## Activity
Set down the entries that follow exactly as written, leaving out any images.

## Available data
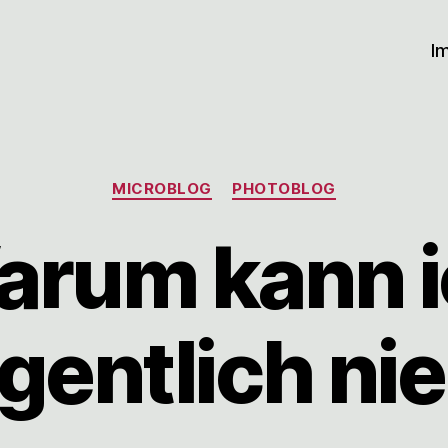
I
Kategorien
MICROBLOG
PHOTOBLOG
arum kann i
igentlich nie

## Solution to this problem
I
Kategorien
MICROBLOG
PHOTOBLOG
arum kann i
igentlich nie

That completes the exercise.